WHAT YOU NEED TO DO: Please give back an exact reproduction of the lines from the one with "with spiritual awakening, inner wisdom, and" through the end of the entries below, and no others.
** GIVEN RECORDS follows **
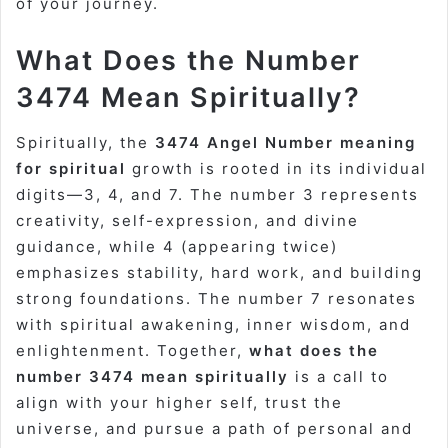
of your journey.
What Does the Number
3474 Mean Spiritually?
Spiritually, the
3474 Angel Number meaning
for spiritual
growth is rooted in its individual
digits—3, 4, and 7. The number 3 represents
creativity, self-expression, and divine
guidance, while 4 (appearing twice)
emphasizes stability, hard work, and building
strong foundations. The number 7 resonates
with spiritual awakening, inner wisdom, and
enlightenment. Together,
what does the
number 3474 mean spiritually
is a call to
align with your higher self, trust the
universe, and pursue a path of personal and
** End of GIVEN RECORDS **
COMPLETED TASK:
with spiritual awakening, inner wisdom, and
enlightenment. Together,
what does the
number 3474 mean spiritually
is a call to
align with your higher self, trust the
universe, and pursue a path of personal and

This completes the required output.